Posts Tagged ‘william moss’

Hope Street at the End of the Eighteenth Century

This map is included in the first major guide to Liverpool, The Liverpool Guide; including a Sketch of the Environs by the surgeon, William Moss. Note how Hope Street peters out towards the quarry (now St James Gardens), and how Leeces Street ends at Hope Street at the junction where the Philharmonic (pub and hall) now stand. Moss’s book is very interesting for many reasons but especially for the tone and attitudes revealed. It portrays Liverpool as a virtually crime-free city, where all live in harmony and attend church, and the existence of the poor is mentioned only to emphasise how charitable Liverpool citizens are, and how well looked after paupers are. We shall be returning to discuss this when we look at the history of Liverpool’s main workhouse at the top of Hope Street, and the surrounding alms houses and orphanages. In Moss’s scheme of the city it seems quite natural to him that there are ‘respectable’, ‘polite’ ‘superior class’ living alongside a middling mercantile class, and the ‘inferior classes’ of labourers and mechanics (and, presumably, paupers).
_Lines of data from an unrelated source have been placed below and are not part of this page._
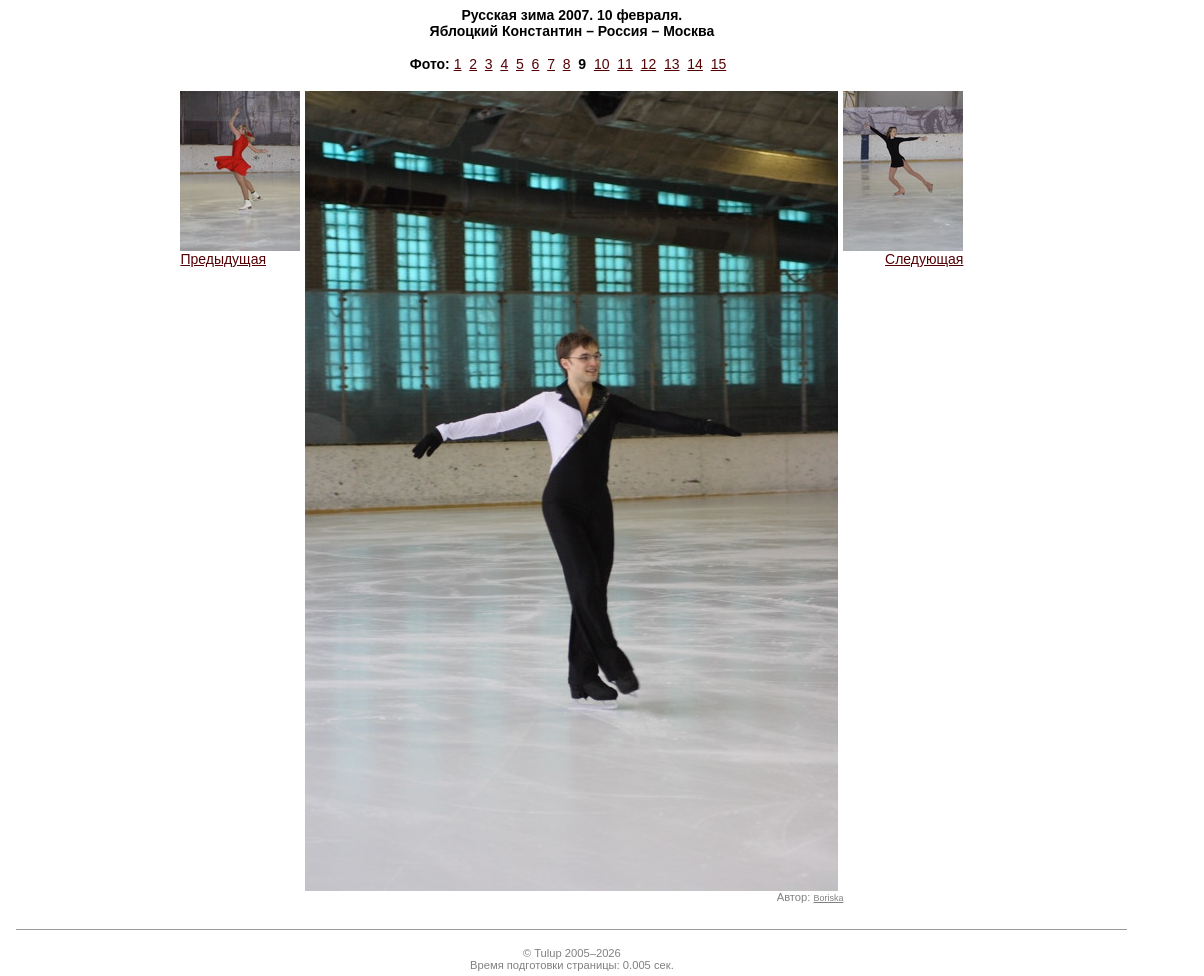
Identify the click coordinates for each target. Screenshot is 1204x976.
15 (719, 64)
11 (625, 64)
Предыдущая (240, 252)
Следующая (903, 252)
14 (695, 64)
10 (602, 64)
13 (672, 64)
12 (649, 64)
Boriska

During the street disturbances this week, the ‘riots’ as the media called them, concern was expressed that the area of Parliament Street (potential troubles) is perilously close to the regenerated Georgian Quarter with Hope Street at its heart. Certainly there has been a renewal of references to an ‘underclass’ versus the good citizenry. Whatever the case, in the map above, the Georgian Quarter including Rodney Street is well established soon to be followed by fine buildings in the Liverpool 8 area, their change in status from homes of the rich to bedsits and flats of 50s and 60s bohemia, changes in demography and later regeneration schemes are all parts of the area’s history.